MATERIAL SUPPLIED –
= = = = = = =

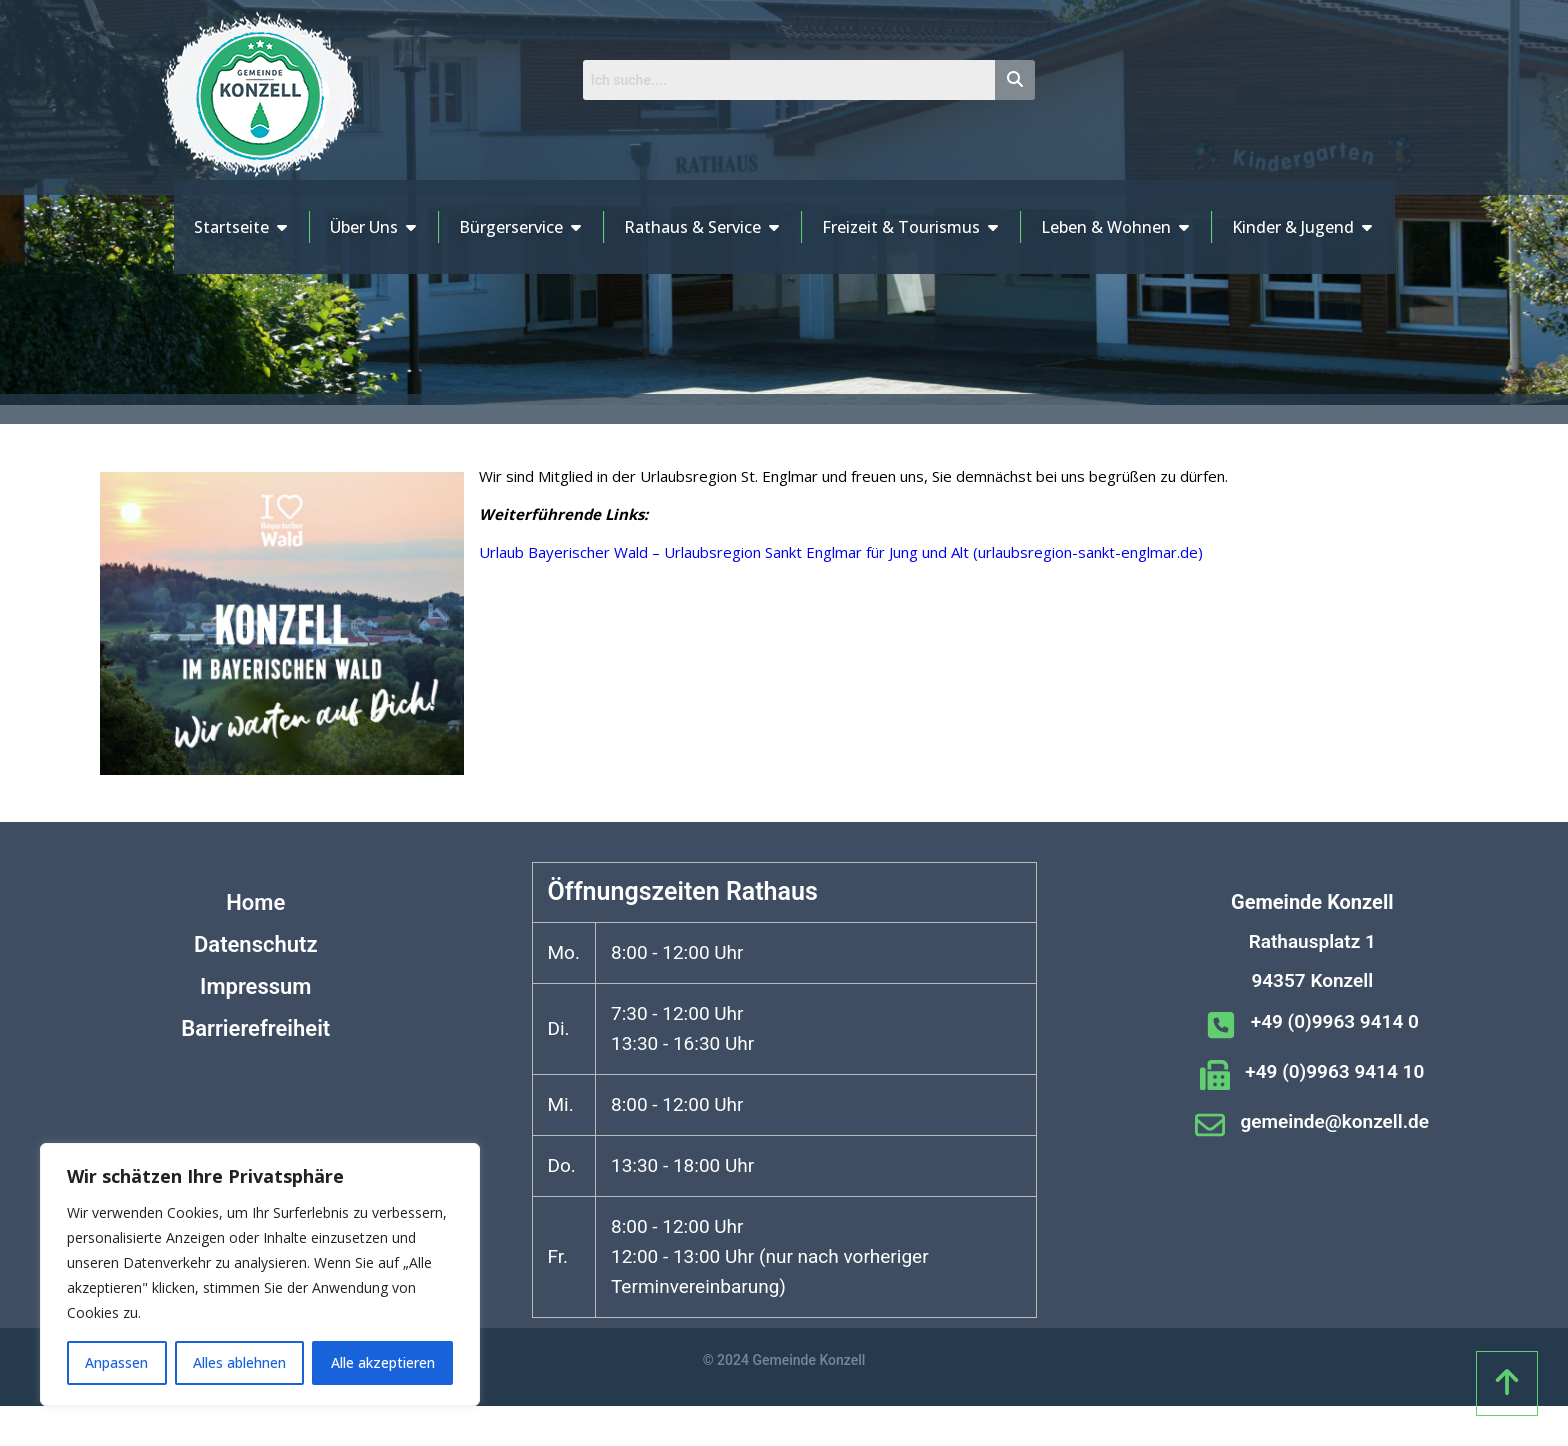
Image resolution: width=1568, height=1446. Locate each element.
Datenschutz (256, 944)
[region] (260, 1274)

= = = = = = =

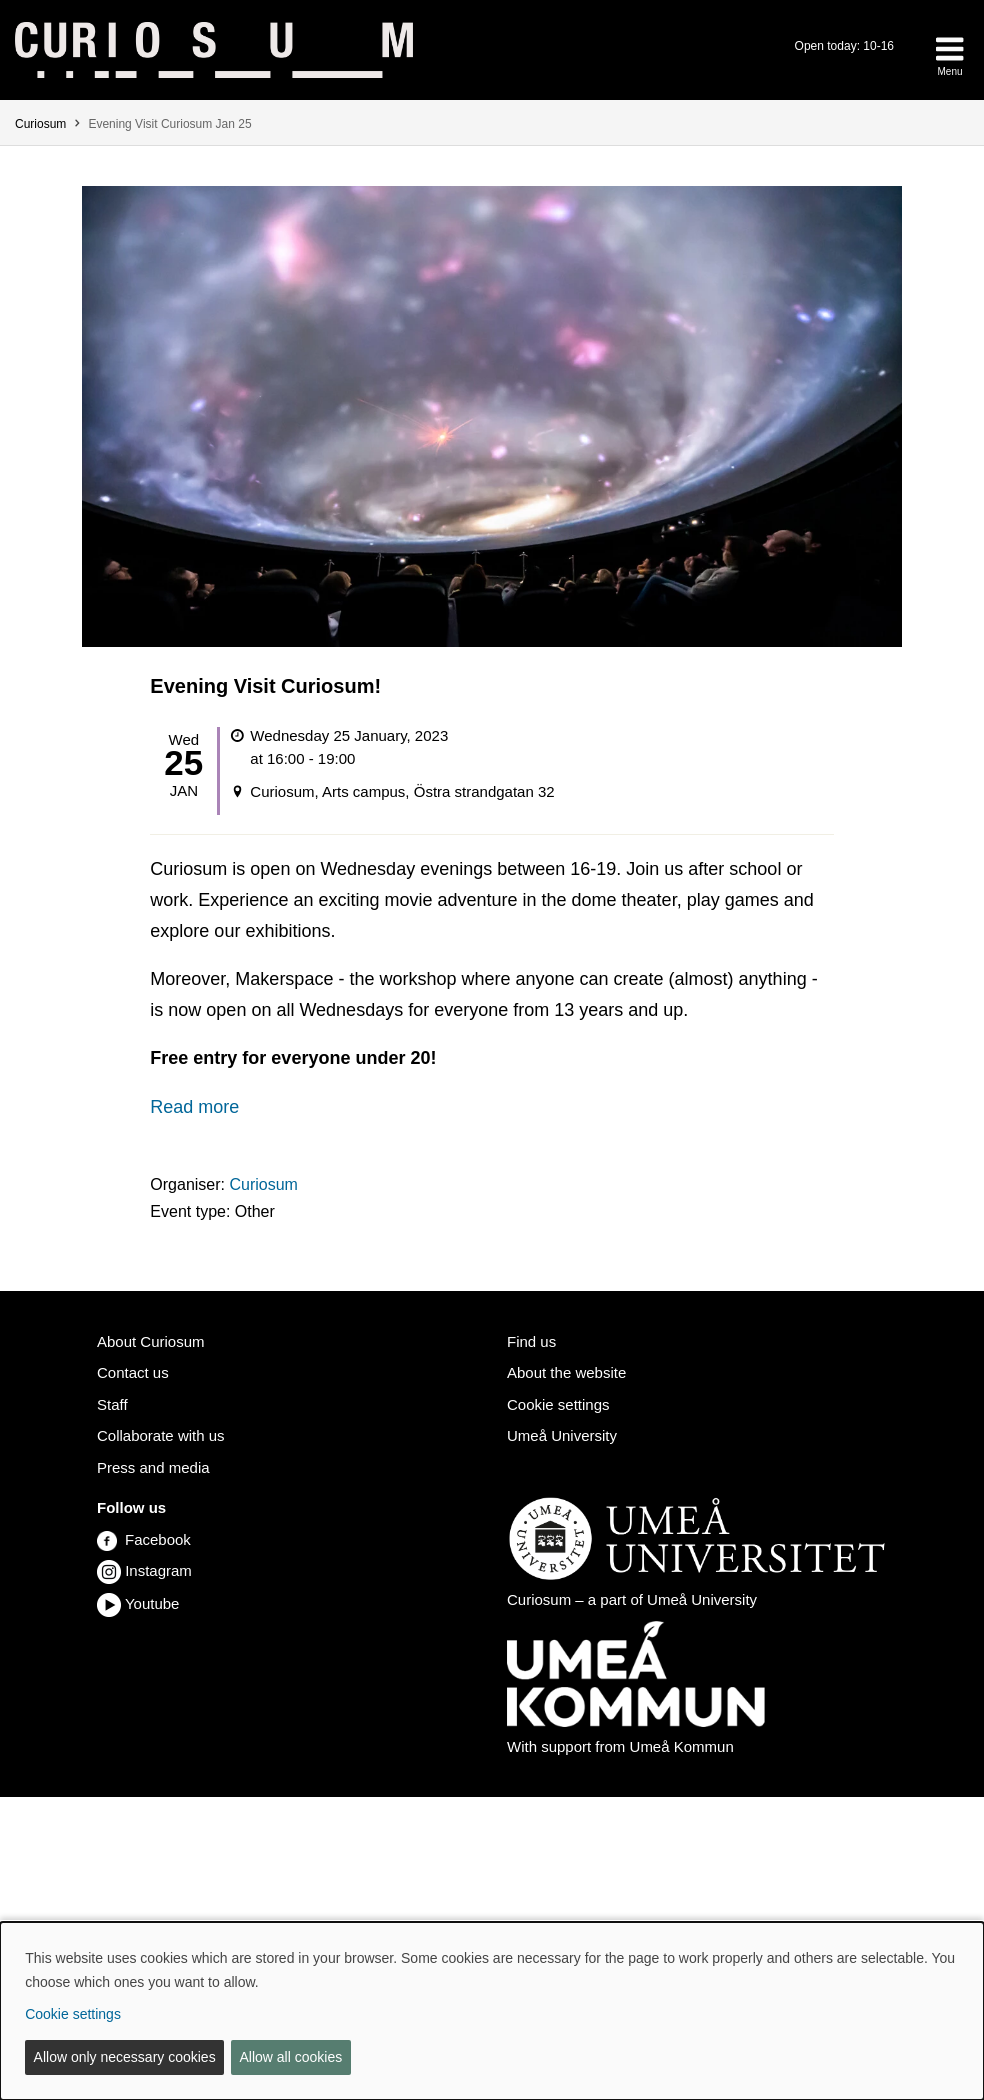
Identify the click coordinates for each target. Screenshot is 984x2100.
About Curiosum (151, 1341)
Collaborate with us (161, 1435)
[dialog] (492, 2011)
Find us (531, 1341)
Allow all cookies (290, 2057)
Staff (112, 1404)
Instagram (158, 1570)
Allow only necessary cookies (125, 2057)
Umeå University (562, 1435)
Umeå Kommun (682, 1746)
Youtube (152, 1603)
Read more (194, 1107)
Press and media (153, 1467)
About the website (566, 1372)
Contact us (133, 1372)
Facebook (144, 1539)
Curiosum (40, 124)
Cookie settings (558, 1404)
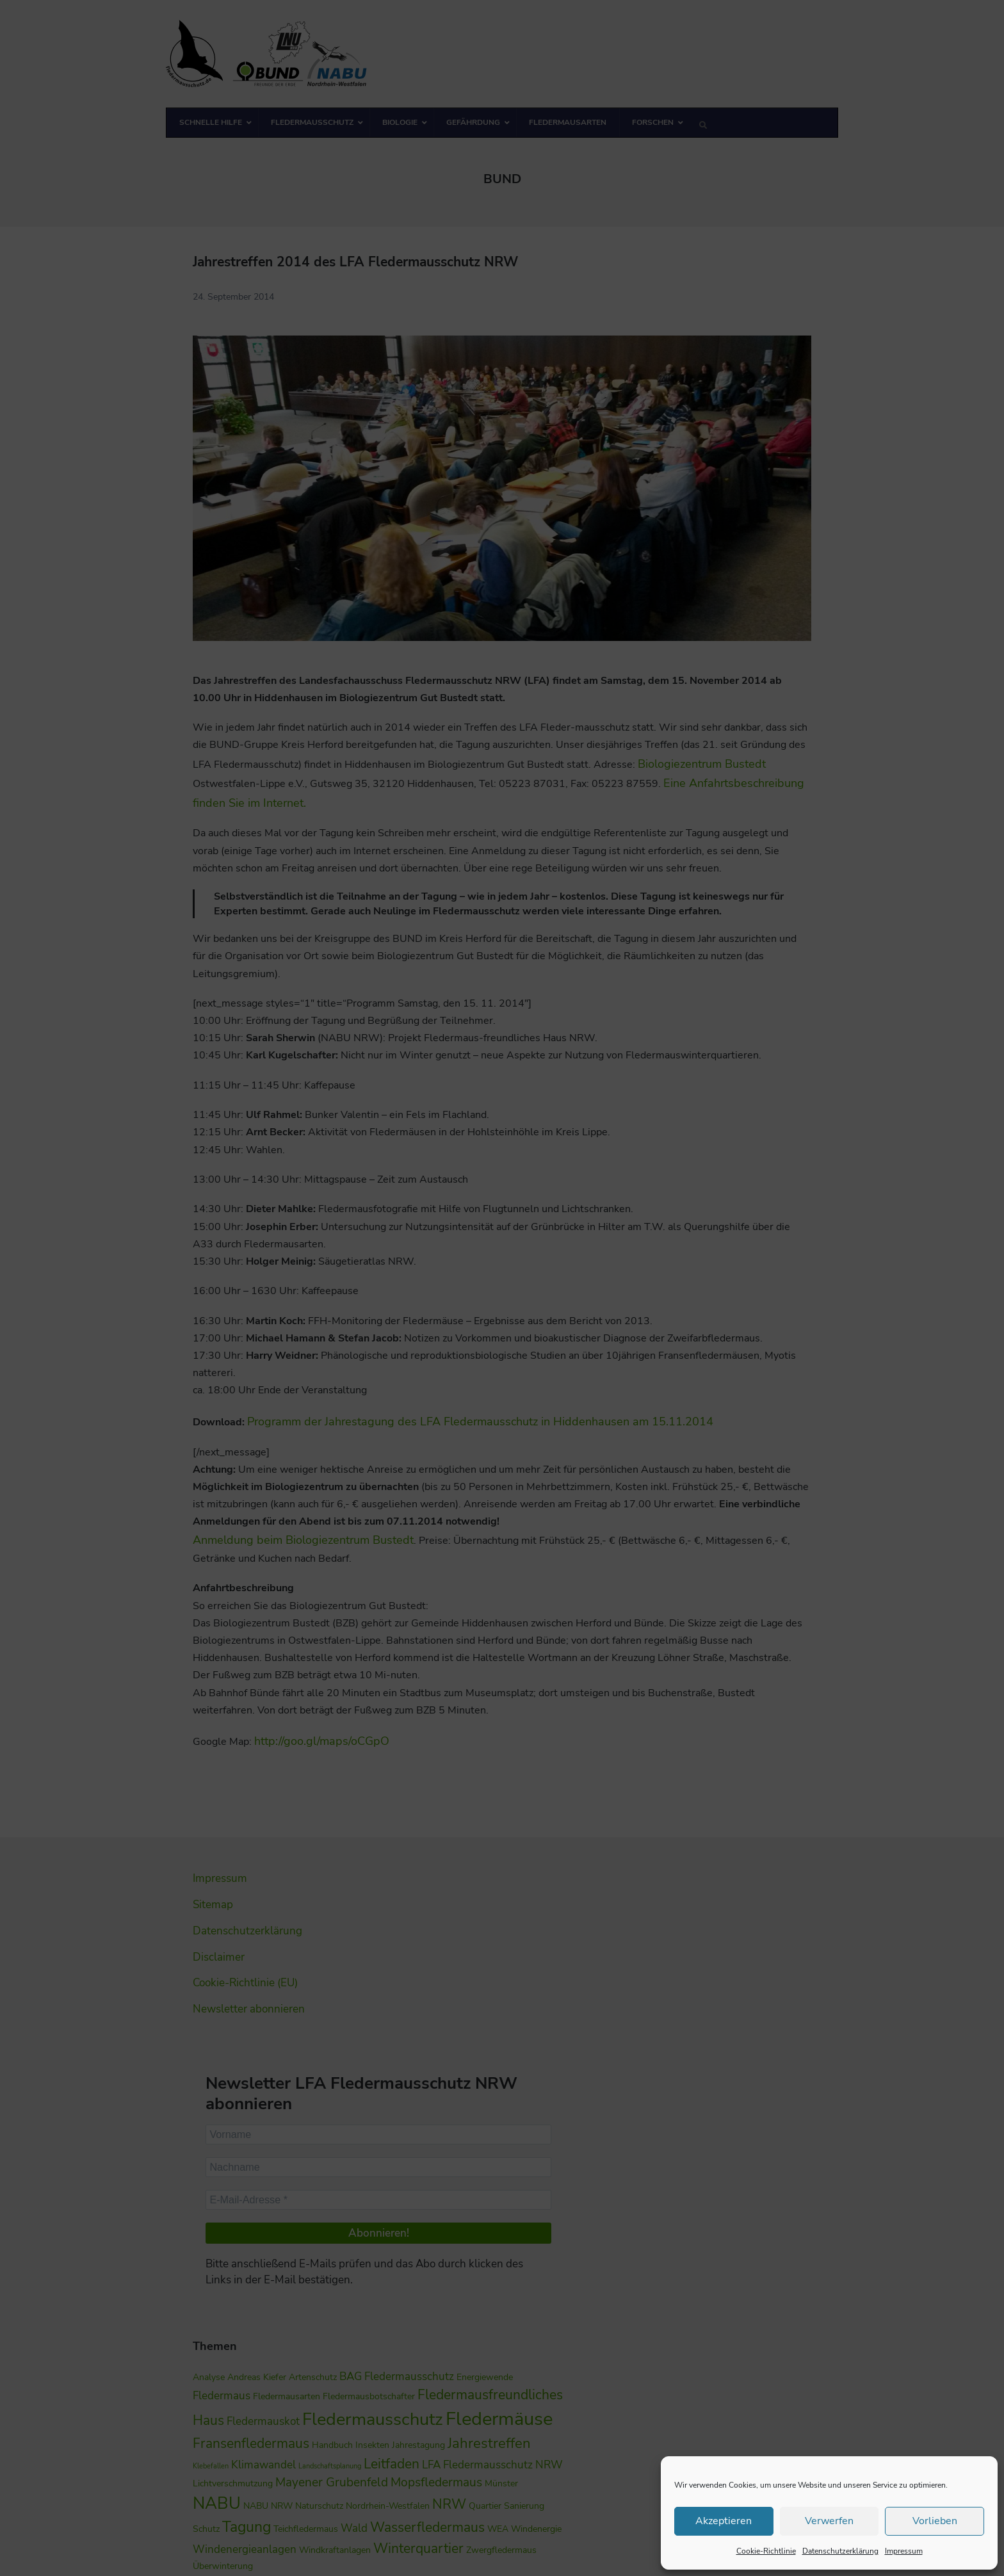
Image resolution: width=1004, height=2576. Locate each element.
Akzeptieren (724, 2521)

= = = = = = =

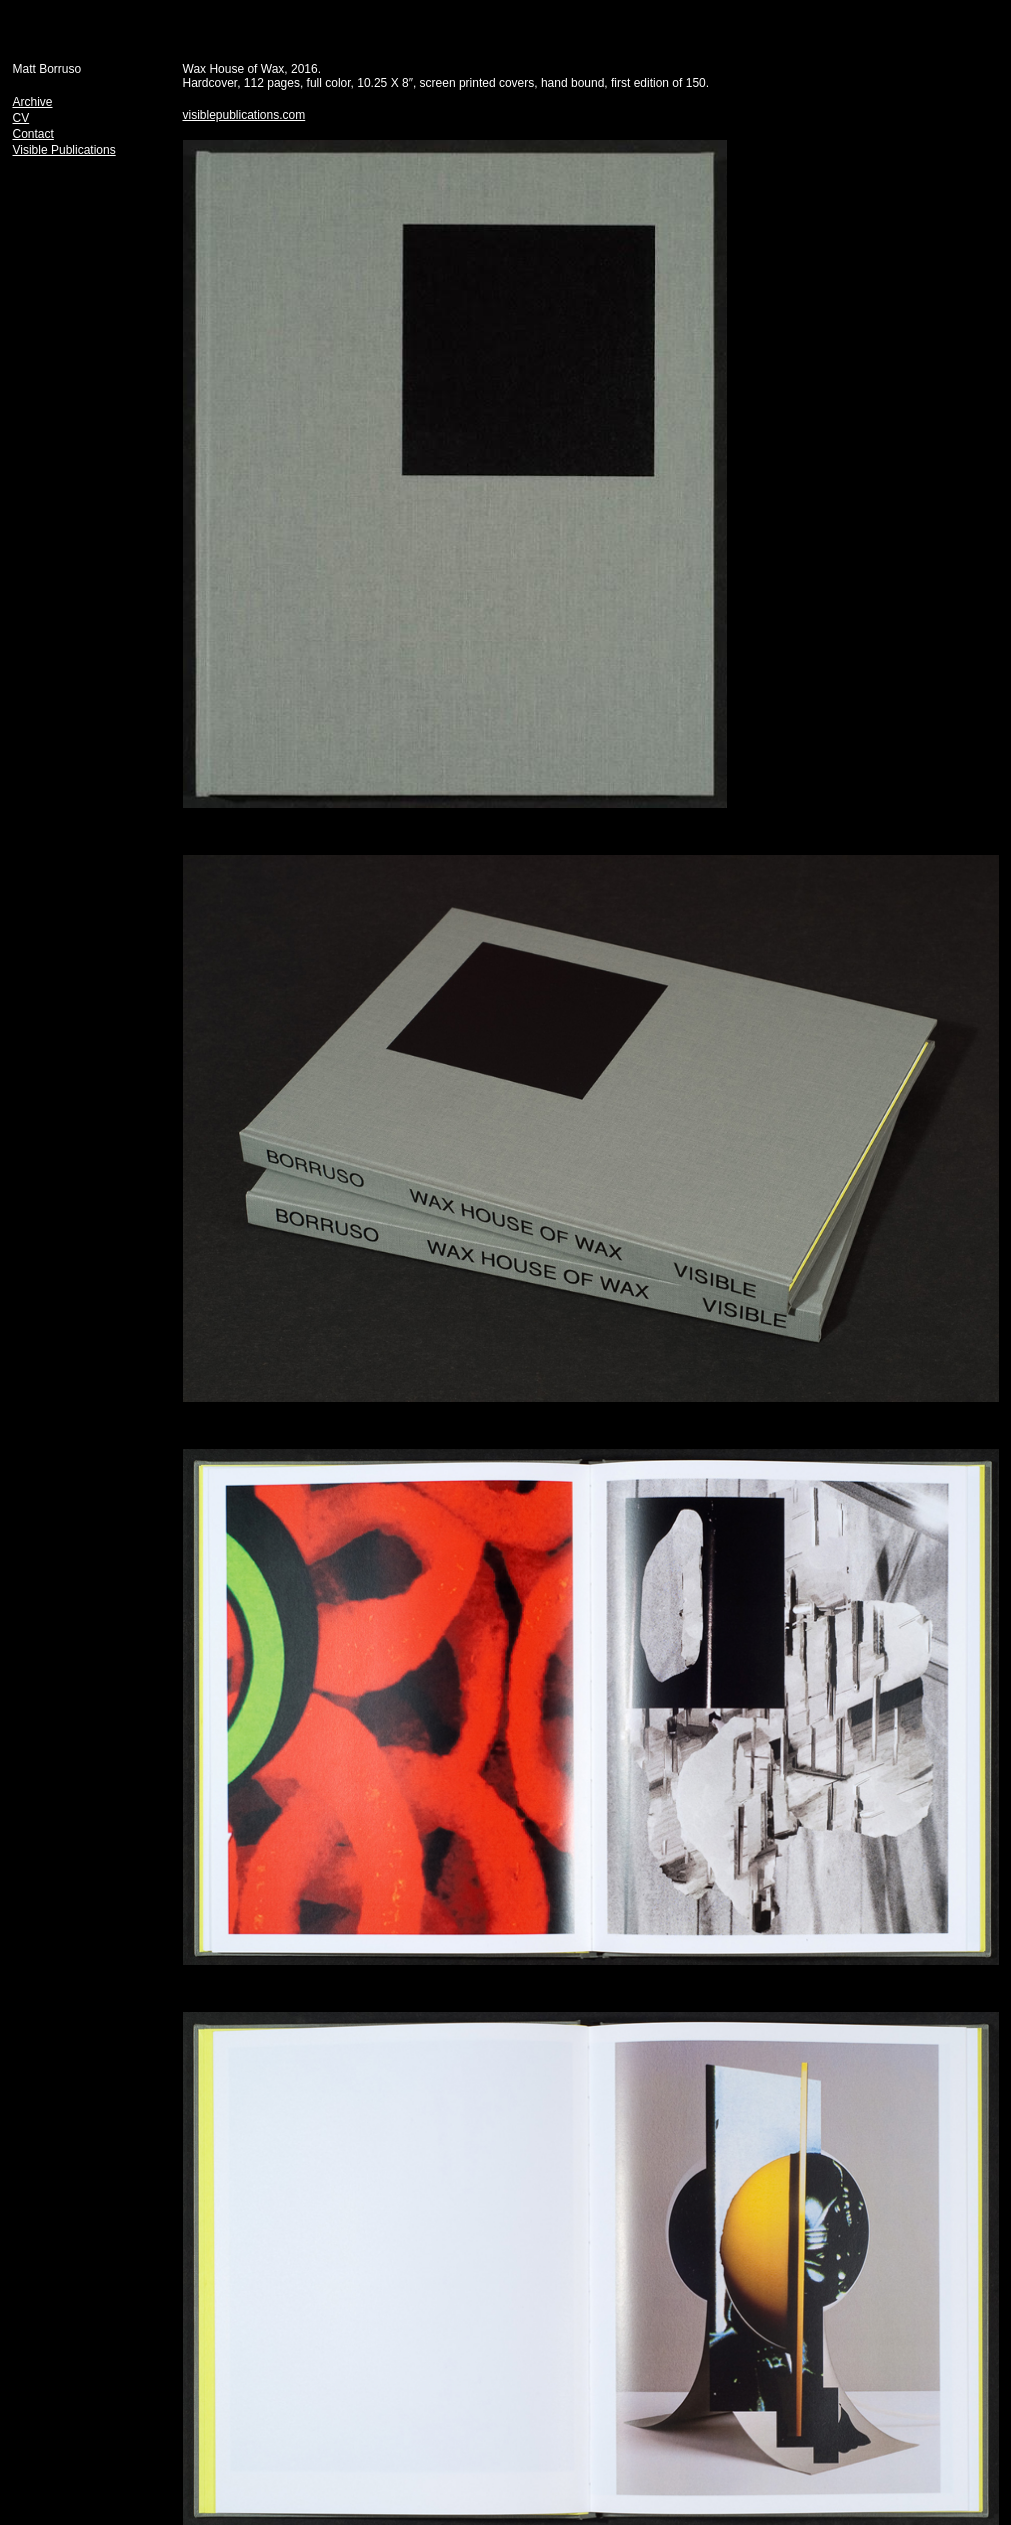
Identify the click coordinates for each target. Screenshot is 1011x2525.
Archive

= = = = = = =

TASK INSTRUCTIONS –
From the material above, copy every line that has the word "each" in it.

PROBLEM SOLUTION –
Image resolution: width=1568, height=1446. Locate each element.
Identify the click coordinates for each target. Screenshot is 984x2100.
Image resolution: width=1004, height=2576. Locate each element.
Identify the click coordinates for each target. Screenshot is 1011x2525.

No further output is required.